Though desirous of maintaining their distinct cultures and languages, those from the Amazon region have little interest in separating or isolating themselves from national governance or economic development. They simply want to participate as distinct but equal peoples. Dialogue and consultation on Ecuador’s impressive 2008 Constitution, as well as earlier national legislation and ratification of international human rights norms has fallen way behind. The 2008 constitution greatly expanded collective land and self-determination rights through a new category, Circumscribed Indigenous Territories(CTI). From a legal perspective, CTI self-determination claims simply seek what human rights lawyer James Anaya writes is the “foundation” of human rights, self-determination, currently linked to lagging advances on the related right to Free, Prior, Informed Consent (FPIC) for any development work or other territorial interventions.

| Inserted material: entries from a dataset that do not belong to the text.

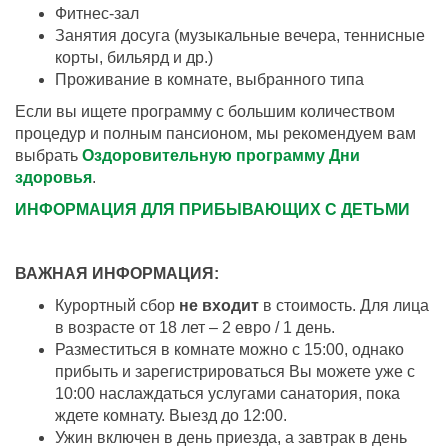
Фитнес-зал
Занятия досуга (музыкальные вечера, теннисные
корты, бильярд и др.)
Проживание в комнате, выбранного типа
Если вы ищете программу с большим количеством
процедур и полным пансионом, мы рекомендуем вам
выбрать
Оздоровительную программу Дни
здоровья
.
ИНФОРМАЦИЯ ДЛЯ ПРИБЫВАЮЩИХ С ДЕТЬМИ
ВАЖНАЯ ИНФОРМАЦИЯ:
Курортный сбор
не входит
в стоимость. Для лица
в возрасте от 18 лет – 2 евро / 1 день.
Разместиться в комнате можно с 15:00, однако
прибыть и зарегистрироваться Вы можете уже с
10:00 наслаждаться услугами санатория, пока
ждете комнату. Выезд до 12:00.
Ужин включен в день приезда, а завтрак в день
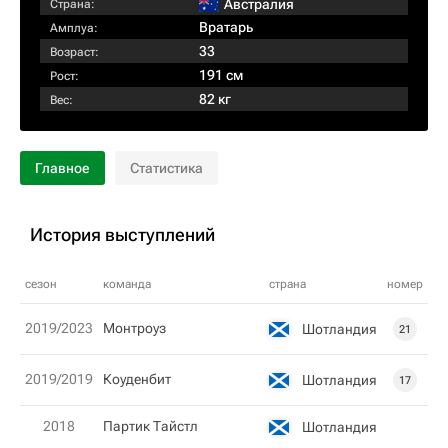
Австралия
Страна:
Вратарь
Амплуа:
33
Возраст:
191 см
Рост:
82 кг
Вес:
Главное
Статистика
История выступлений
сезон
команда
страна
номер
2019/2023
Монтроуз
Шотландия
21
2019/2019
Коуденбит
Шотландия
17
2018
Партик Тайстл
Шотландия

As another indigenous rights lawyer Jérémie Gilbert clarifies, such self-determination simply seeks the internal “right to effective political participation within States’ borders,” not some controversial external claim regarded as “separatism.” These rights were even more recently supported by the Inter-American Commission on Human Rights’ 2015 report Indigenous Peoples, Afro-Descendent Communities, and Natural Resources: Human Rights Protection in the Context of Extraction, Exploitation, and Development Activities.
But, in Ecuador no local CTI request has yet been recognized. Nor is appropriate prior consultation acceptably carried out. While Jaime Vargas warmly accepted President Lenin Moreno’s offer for open dialogues, specific territorial self-determination claims often require historical, social and cultural contextualization. That is: How do indigenous peoples understand their “territory?” How long have they claimed it? How might others understand it? Since land and resource claims will be discussed under new, broadly democratic, laws---not simply denied or awarded by the state as in the past—ethnography and history can help to bridge such logical questions.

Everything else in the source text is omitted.